Daughters of Jubilation is a powerful read.  Imbued with a beautiful, graceful sense of strength, it comes out swinging with a heroine who has a wonderfully memorable voice.

Sixteen-year-old Evalene – Evvie - Deschamps is growing up in a Jim Crow Era mid-south, helping to care for her younger twin half-sisters, crushing on cool older kid Clay – whom she’s been eyeing forever - and babysitting on the side for a woman she can’t stand when her Jubilation arrives and quite literally shakes up her world.  Her growing psychic powers uproot a tree and brings true her wish for a family of racists to experience an accident.  Evvie saves the life of those racists and ends up being hailed as a hero?? in the local paper.  With that, she realizes her Jubilation has begun – she’s the latest in a long line of generational magic makers, going all the way back through her maternal bloodline.

Evvie is well aware that this family gift is part and parcel of being a Deschamps woman (her mother calls it a curse). It manifests early as blackouts that happen here and there in their youth, and they begin to jube on the regular sometime in their teens. It’s something they rarely talk about outside of their close family circle, and each woman in the Deschamps family has a different opinion about their powers.  Evvie decides to follow along her caustic, magic-loving Grandma Attie’s path – she’s going to practice her gifts instead of avoiding magic and the practice thereof like her own more religious mother.  Evvie is galvanized into action when the man who raped her (this happens before the book opens) begins to stalk her, threatening her sisters with violence. Training under Attie, Evvie must learn how to hex her stalker and protect her loved ones before it’s too late.

The worldbuilding alone is worth the price of admission to Daughters of Jubilation.  Corthron’s approach toward magic – and how it affects each of the women in the Deschamps family for better or worse, is multilayered and a great example of letting characters drive your universe instead of the other way around.

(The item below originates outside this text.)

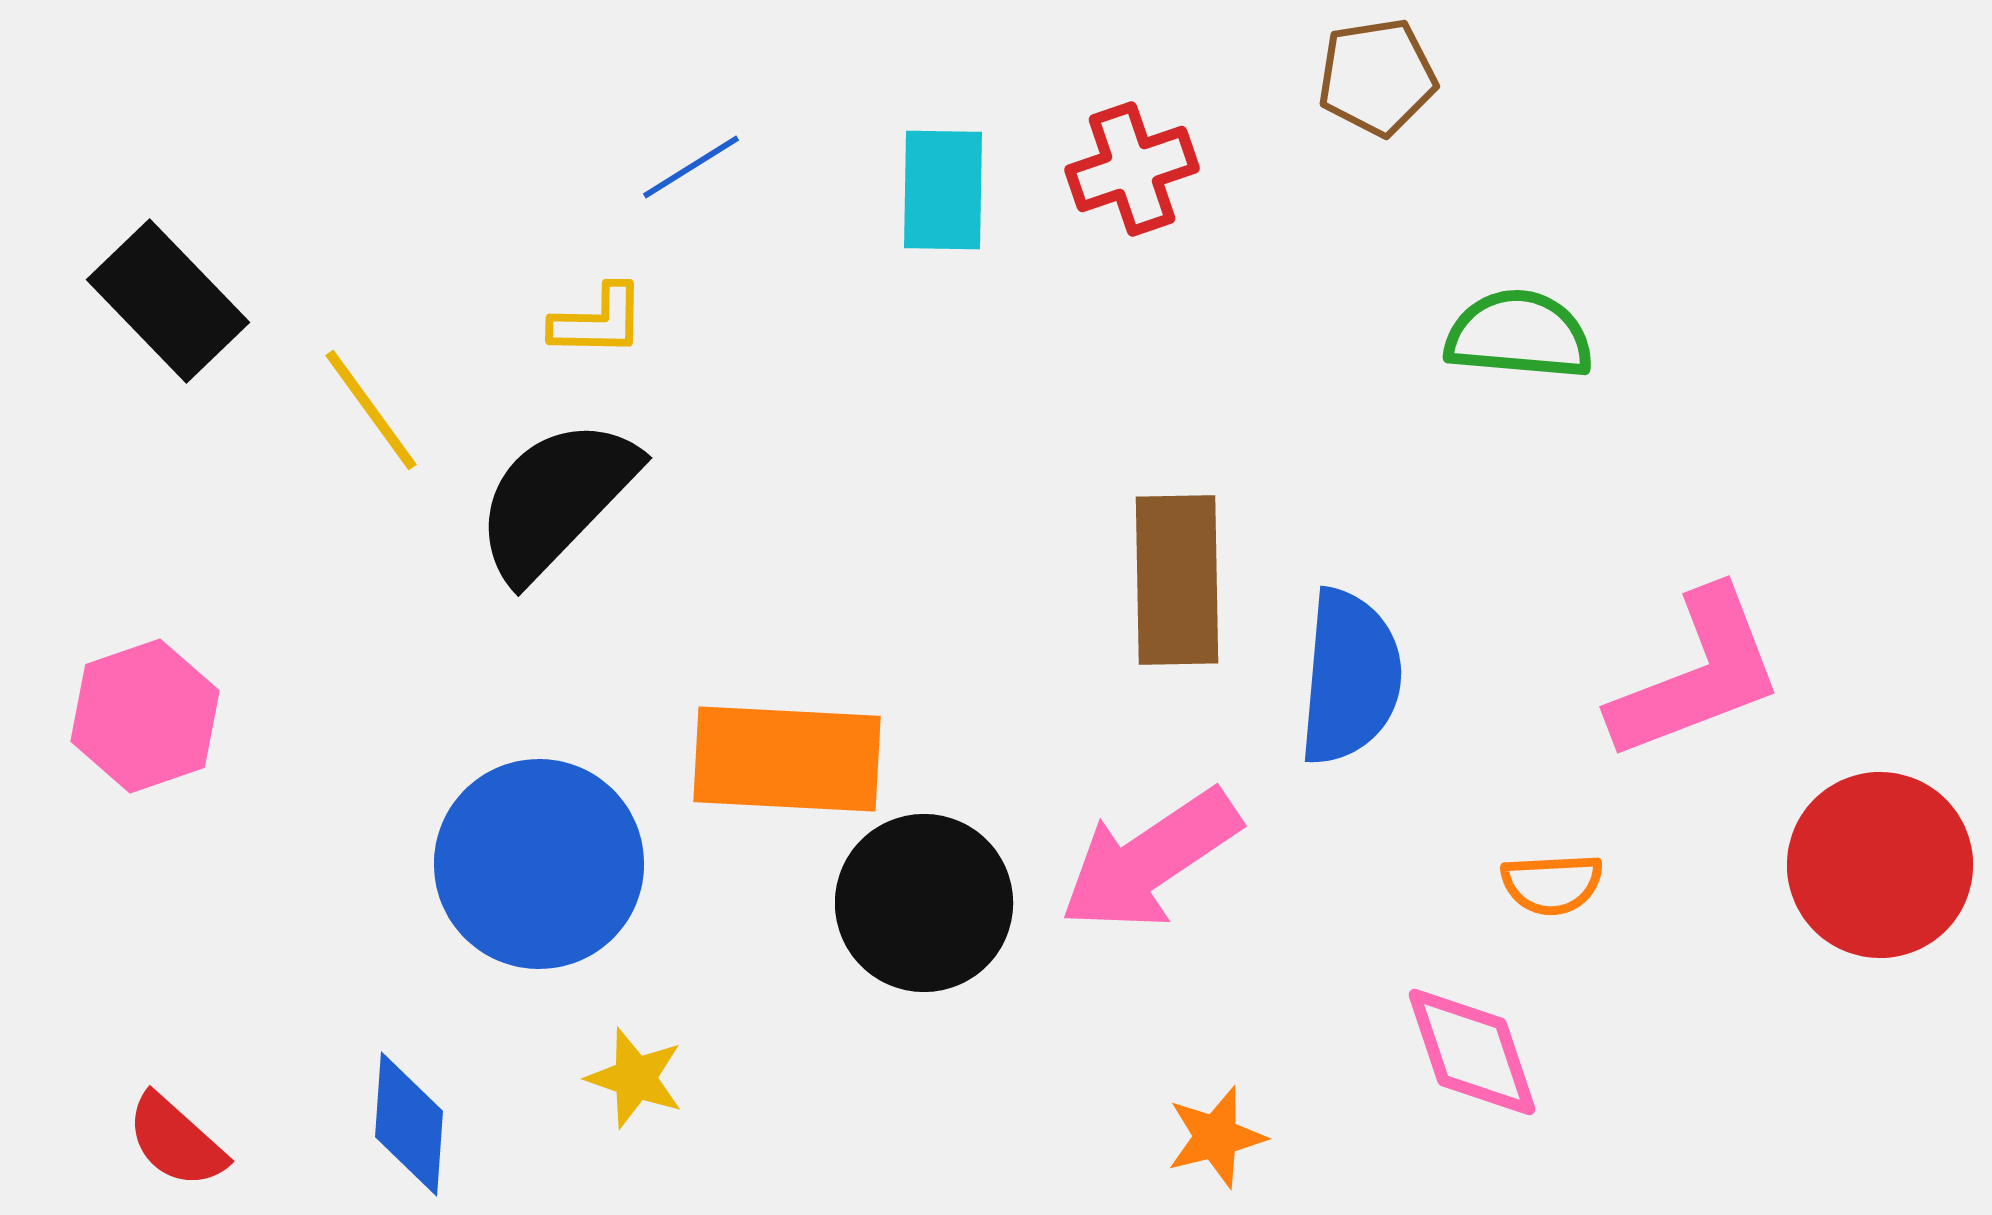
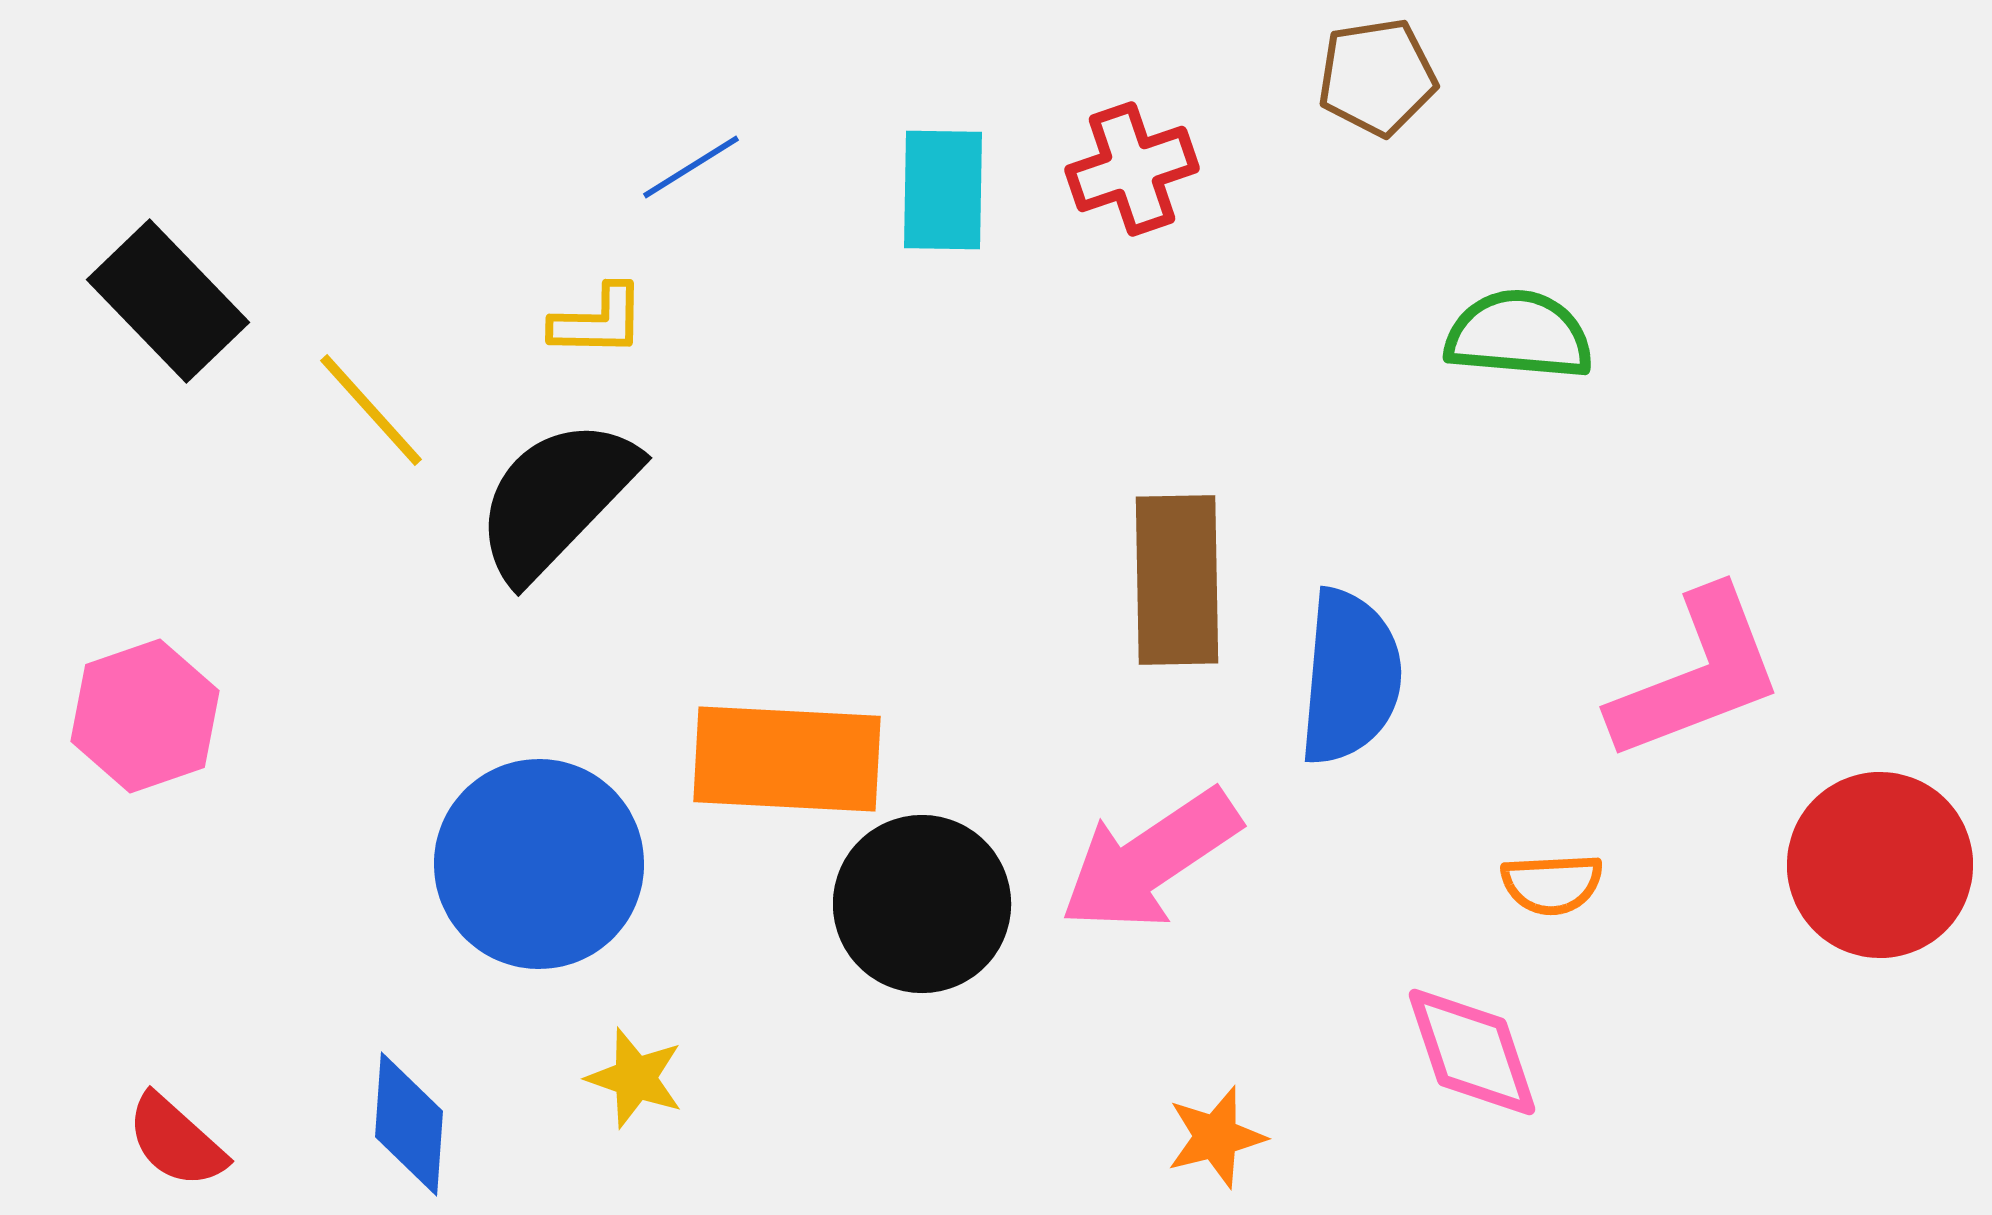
yellow line: rotated 6 degrees counterclockwise
black circle: moved 2 px left, 1 px down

Aside from its exploration of magic, the book combines family feelings, generational conflicts, the swoony feeling of youthful falling in love, and the bigger picture of life in the racist hell that was the segregated south in the early 1960s.  You can feel the heat of the summer sun, the way it wavers up from car hoods, the sound of owls in the trees, and the smell of tomatoes frying.

Evvie is wonderful – complicated, tough, blunt, romantic, warm, bright and impassioned.  She’s funny – the kind of person who calls her period “Ambushina” – and I loved her.  Just as wonderful is her no-nonsense yet loving mother, and wise but tough and acerbic Attie.  Her playful and realistically messy twin sisters are funny and both come off as well-rounded individuals.

Evvie’s more wallflower-like friend Anne Marie - who is suffering from abuse at the hands of her uncle and trying to puzzle out a crush on a fellow female classmate - is the quieter and more subdued half of their friendship.  And then there’s Clay, who has a beautiful, playful and touching romance with Evvie with a complicated and sad conclusion.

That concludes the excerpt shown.